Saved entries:

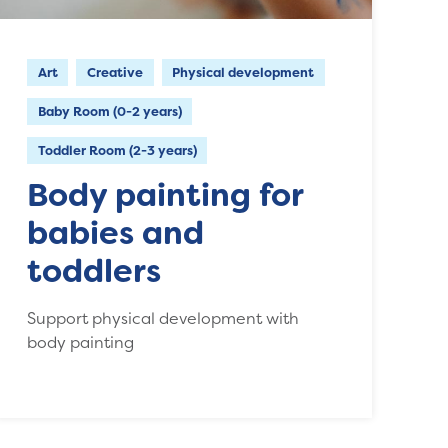
Art
Creative
Physical development
Baby Room (0-2 years)
Toddler Room (2-3 years)
Body painting for
babies and
toddlers
Support physical development with
body painting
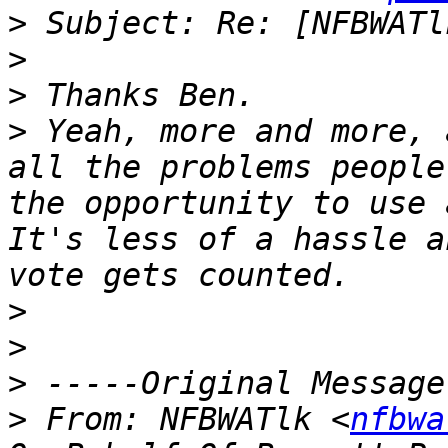
>
>
>
>
 Yeah, more and more, 
all the problems people
the opportunity to use 
It's less of a hassle a
>
>
>
>
 From: NFBWATlk <
nfbwa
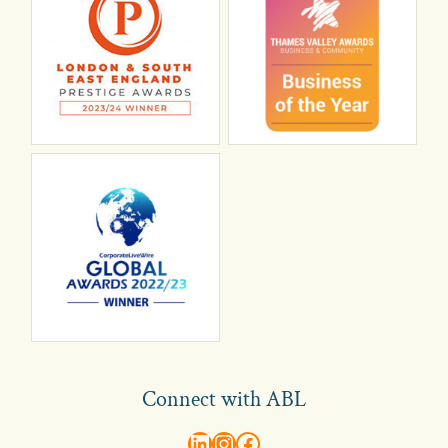
Connect with ABL
abl recruitment on linkedin
Instagram
Visit ABL Recruitment on Facebook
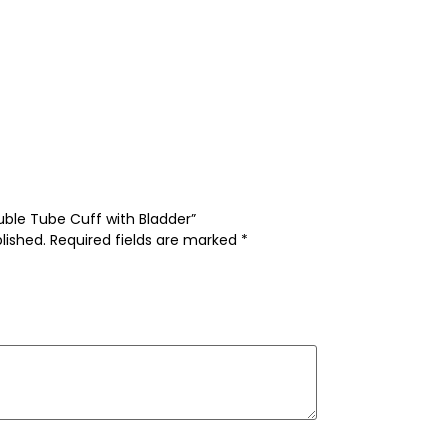
ouble Tube Cuff with Bladder”
lished.
Required fields are marked
*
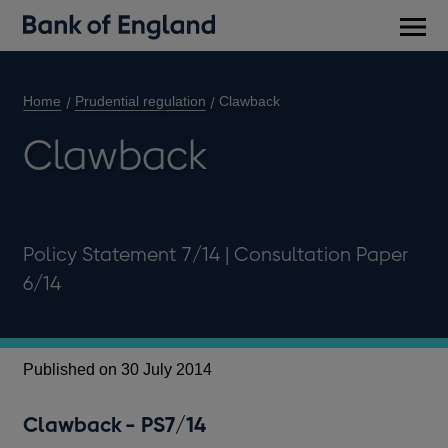
Main
men
Home
Prudential regulation
Clawback
Clawback
Policy Statement 7/14 | Consultation Paper
6/14
Published on 30 July 2014
Pu
Cl
Clawback - PS7/14
Thi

**WHAT IS BEING ASKED**
Copy out, in full, each line above that has the word "Room" in it.

**TASK RESULT**
Baby Room (0-2 years)
Toddler Room (2-3 years)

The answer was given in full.